Lá dentro, com uma “talha” ela é suspensa e retirada da água. O jetski do Omer fica numa garagem “em seco”e desce até o rio por uma enorme rampa.

São muitos os aviões hidro que voam por lá e a solução que deram para a hangaragem dos mesmos foi genial: construíram hangares flutuantes. 

Aliás, pelos rios e igarapés daquela região, o que mais se vê são “coisas” flutuantes: posto de gasolina, oficina de motores para barcos, casas, restaurantes, hangares para aviões, garagens para barcos, etc.

Um dos motivos desta “flutuabilidade” das coisas, é a enorme “flutuação” do nível das águas causada pelas cheias do inverno e a seca do verão que chega a cinco metros. Os hangares ficam sempre na margem do rio. À medida que as águas vão baixando, vão acompanhando a descida da água e se afastando da margem, de forma a poder colocar o avião na água a qualquer momento.A operação se faz com o avião colocado sobre um carrinho que é puxado por um gincho manual ou elétrico.

Os aviões são usados para lazer ou para realizar os vôos panorâmicos com os turistas que acorrem a Manaus atrás das belezas das suas matas e rios. 

Um dos programas é ir ao restaurante Peixe Boi deliciar-se com a melhor comida da região, criação da Ana, uma paulista que foi lá a passeio 17 anos atrás e, apaixonada pelo lugar, construiu sua casa e o restaurante sobre poderosos troncos de madeira que lhe dão flutuabilidade e os “poitou” num braço do rio Tarumã. No cais deste restaurante existe uma placa reservando parte dele para os aviões anfíbios.

O Peixe Boi era o refúgio e Ana a namorada do Rogério Maconha, um piloto de garimpo que conheci quando voava em Itaituba. Os amigos juram que ele não fazia uso de cigarros, quanto mais de “baseados” mas não me explicaram a origem do apelido. Rogério era uma figura muito especial e deixou muitos amigos por lá. Me contaram ( em cada refeição que fazíamos no Peixe Boi ouvia algumas histórias), que o Rogério foi contratado para buscar um avião nos EUA. Na vinda, numa ilha do Caribe, ele conheceu um comerciante de camarões que lhe propôs usar o avião para buscar o produto noutra ilha. Chegou ao Brasil com o avião uns dez meses depois. O dono do avião já o dava por perdido e os amigos achavam que o Rogério havia caído no mar. Chegou como se nada tivesse acontecido, entregou o avião e ainda cobrou o traslado. 
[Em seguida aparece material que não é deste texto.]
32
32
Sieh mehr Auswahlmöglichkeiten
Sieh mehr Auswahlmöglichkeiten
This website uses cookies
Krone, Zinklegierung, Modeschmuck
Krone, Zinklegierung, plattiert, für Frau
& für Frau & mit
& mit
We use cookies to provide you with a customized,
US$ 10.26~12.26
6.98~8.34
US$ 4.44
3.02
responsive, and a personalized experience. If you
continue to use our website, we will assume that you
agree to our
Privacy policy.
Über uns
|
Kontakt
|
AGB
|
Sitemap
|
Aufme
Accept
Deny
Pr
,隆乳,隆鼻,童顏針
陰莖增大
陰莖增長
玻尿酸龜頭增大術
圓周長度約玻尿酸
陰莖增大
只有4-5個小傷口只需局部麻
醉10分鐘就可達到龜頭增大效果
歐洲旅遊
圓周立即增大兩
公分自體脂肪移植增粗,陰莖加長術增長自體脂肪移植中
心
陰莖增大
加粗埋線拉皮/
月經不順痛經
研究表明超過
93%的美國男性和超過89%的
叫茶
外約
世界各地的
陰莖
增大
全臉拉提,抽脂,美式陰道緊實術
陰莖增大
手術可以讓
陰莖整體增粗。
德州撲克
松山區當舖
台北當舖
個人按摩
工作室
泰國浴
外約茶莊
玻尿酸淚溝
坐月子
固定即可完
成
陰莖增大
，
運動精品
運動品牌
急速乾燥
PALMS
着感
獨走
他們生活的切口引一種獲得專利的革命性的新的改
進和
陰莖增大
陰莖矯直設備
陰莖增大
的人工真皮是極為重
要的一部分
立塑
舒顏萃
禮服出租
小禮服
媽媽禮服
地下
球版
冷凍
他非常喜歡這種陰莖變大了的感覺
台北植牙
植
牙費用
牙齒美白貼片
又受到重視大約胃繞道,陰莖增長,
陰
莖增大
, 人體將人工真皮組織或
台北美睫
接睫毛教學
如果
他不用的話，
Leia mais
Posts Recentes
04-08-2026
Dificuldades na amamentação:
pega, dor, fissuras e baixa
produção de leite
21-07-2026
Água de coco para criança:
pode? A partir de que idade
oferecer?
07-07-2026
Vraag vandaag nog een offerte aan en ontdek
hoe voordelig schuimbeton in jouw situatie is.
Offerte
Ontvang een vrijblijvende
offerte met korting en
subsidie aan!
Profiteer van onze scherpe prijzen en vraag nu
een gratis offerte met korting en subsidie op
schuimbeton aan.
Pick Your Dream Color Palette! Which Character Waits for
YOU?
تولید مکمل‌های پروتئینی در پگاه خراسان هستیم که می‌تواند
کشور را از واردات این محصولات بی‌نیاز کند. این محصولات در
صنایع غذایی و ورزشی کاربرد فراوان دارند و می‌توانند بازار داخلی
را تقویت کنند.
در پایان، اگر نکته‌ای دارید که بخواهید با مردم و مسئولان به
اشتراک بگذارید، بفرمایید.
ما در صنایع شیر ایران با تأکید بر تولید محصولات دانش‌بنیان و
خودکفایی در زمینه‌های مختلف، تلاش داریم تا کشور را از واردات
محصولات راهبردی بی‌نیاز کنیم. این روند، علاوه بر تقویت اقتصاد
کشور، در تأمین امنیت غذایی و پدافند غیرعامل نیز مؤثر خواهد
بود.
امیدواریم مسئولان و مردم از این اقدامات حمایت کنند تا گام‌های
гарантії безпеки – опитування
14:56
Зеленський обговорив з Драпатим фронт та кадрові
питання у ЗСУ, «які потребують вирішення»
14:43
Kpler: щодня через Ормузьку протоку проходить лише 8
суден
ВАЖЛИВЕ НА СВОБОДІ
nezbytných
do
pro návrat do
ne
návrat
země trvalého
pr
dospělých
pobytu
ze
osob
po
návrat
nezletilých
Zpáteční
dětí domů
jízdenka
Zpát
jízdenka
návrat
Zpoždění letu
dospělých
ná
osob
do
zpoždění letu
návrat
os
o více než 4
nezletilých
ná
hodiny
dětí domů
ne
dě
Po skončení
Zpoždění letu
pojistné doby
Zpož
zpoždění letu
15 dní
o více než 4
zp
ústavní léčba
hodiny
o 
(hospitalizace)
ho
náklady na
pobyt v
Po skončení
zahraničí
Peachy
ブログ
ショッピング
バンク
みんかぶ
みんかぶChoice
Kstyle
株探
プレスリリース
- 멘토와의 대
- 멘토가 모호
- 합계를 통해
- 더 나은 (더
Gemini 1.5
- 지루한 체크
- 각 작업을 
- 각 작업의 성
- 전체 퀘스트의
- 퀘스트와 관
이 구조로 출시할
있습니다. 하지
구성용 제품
Faleceu e, em 2003 o Omer levou suas cinzas para Manaus e as espalhou sobre o rio Solimões, após uma tocante cerimônia de despedida realizada no hangar da Tio Táxi Aéreo Ltda ( onde o Jean e eu fizemos nosso treinamento no Lake).

Fui a Manaus com o propósito de conhecer a aviação que voa na água por lá. Encontrei 16 aeronaves em vôo mas somente 2 delas constam no RAB como MNAF, as demais são MNTE. Assim mesmo, somente 10 estão com a situação normal. Para a ANAC as aeronaves hidro ( só pousam na água) são classificadas como MNTE. Algumas tem uma anotação “pouso na água” . Dos 10 Cessnas e 2 Maules que estão com a situação NORMAL no RAB, 8 exibem a anotação “pouso convencional”, típica dos terrestres.